Article Text
Abstract
Background Group consultations are increasingly used in primary care to support management of chronic conditions. Since the pandemic, healthcare practitioners in the UK have started delivering group consultations using video-based platforms. Our NIHR-funded evaluation examined if and how video and hybrid group consultations (VHGCs) can be implemented and sustained to meet the complex, diverse needs of patients in general practice.
Methods This is a mixed-methods, participatory evaluation across four case and three comparison sites in England. Surgeries differed in location, size, ethnic diversity, deprivation, rurality, and VHGC focus (e.g. diabetes, menopause, cancer). Qualitative methods included ethnographic observations of 20 VHGCs and back-end processes (60hrs), and semi-structured interviews with 30 patients/carers, 20 staff and 15 decision-makers.
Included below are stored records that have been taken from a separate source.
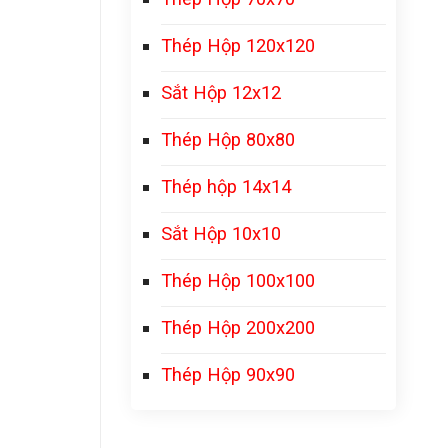
Thép Hộp 120x120
Sắt Hộp 12x12
Thép Hộp 80x80
Thép hộp 14x14
Sắt Hộp 10x10
Thép Hộp 100x100
Thép Hộp 200x200
Thép Hộp 90x90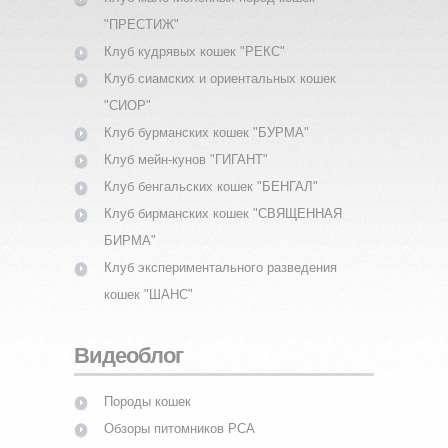
"ПРЕСТИЖ"
Клуб кудрявых кошек "РЕКС"
Клуб сиамских и ориентальных кошек
"СИОР"
Клуб бурманских кошек "БУРМА"
Клуб мейн-кунов "ГИГАНТ"
Клуб бенгальских кошек "БЕНГАЛ"
Клуб бирманских кошек "СВЯЩЕННАЯ
БИРМА"
Клуб экспериментального разведения
кошек "ШАНС"
Видеоблог
Породы кошек
Обзоры питомников PCA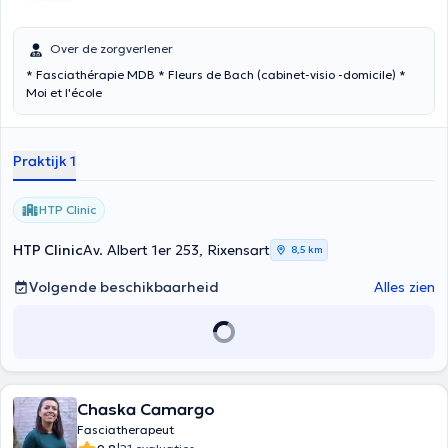
Over de zorgverlener
* Fasciathérapie MDB * Fleurs de Bach (cabinet-visio -domicile) *
Moi et l'école
Praktijk 1
HTP Clinic
HTP Clinic
Av. Albert 1er 253, Rixensart
8,5 km
Volgende beschikbaarheid
Alles zien
Chaska Camargo
Fasciatherapeut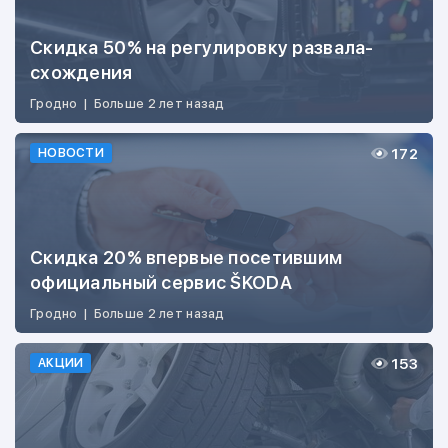
Скидка 50% на регулировку развала-
схождения
Гродно
|
Больше 2 лет назад
172
НОВОСТИ
Скидка 20% впервые посетившим
официальный сервис ŠKODA
Гродно
|
Больше 2 лет назад
153
АКЦИИ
Qualitative analysis was abductive, informed by social theory. Quantitative methods included patient surveys (patient experience, digital confidence) and analysis of subsequent healthcare utilisation using primary and secondary care data (planned for 2024).
Results VHGCs lasted 1–2 hours, typically included 5–10 patients, and were delivered by a clinical lead (e.g. nurse, pharmacist) and a facilitator (e.g. receptionist, social navigator). They combined clinical, education, and peer support elements, with variations between conditions and surgeries.
Preliminary survey results (N=35, case sites only) indicate that most patients (91.4%) rated their experience of VHGCs as (very) good, with interviews suggesting patients particularly value experiential knowledge sharing and emotional support. Whilst most (82.9%) survey respondents reported being comfortable discussing their condition, interviews indicated some were uncomfortable sharing intimate illness experiences or experienced distress from identity tensions (e.g. comparing poorly to others, expecting deterioration). Although VHGCs were normatively framed by staff as giving patients ‘more clinician time’, 22.9% of survey respondents did not discuss everything they wanted to, with 25.7% reporting the need for a one-to-one follow-up. Our qualitative data mirrored this, indicating time is not necessarily equally distributed between patients. While most survey respondents reported high digital confidence (93.8%), response rates were significantly lower in socioeconomically deprived areas, and our qualitative findings suggest that VHGCs can prove difficult to sustain due to digital poverty and challenges with inclusion.
The presentation will compare patient experience across our case and comparison sites, and discuss qualitative findings to illustrate why, how, and in which circumstances VHGCs are appropriate.
Discussion Although many patients report positive experiences of VHGCs, attention is needed on how VHGCs are delivered differently between surgeries, and in what contexts they may not fully address different care needs of patients.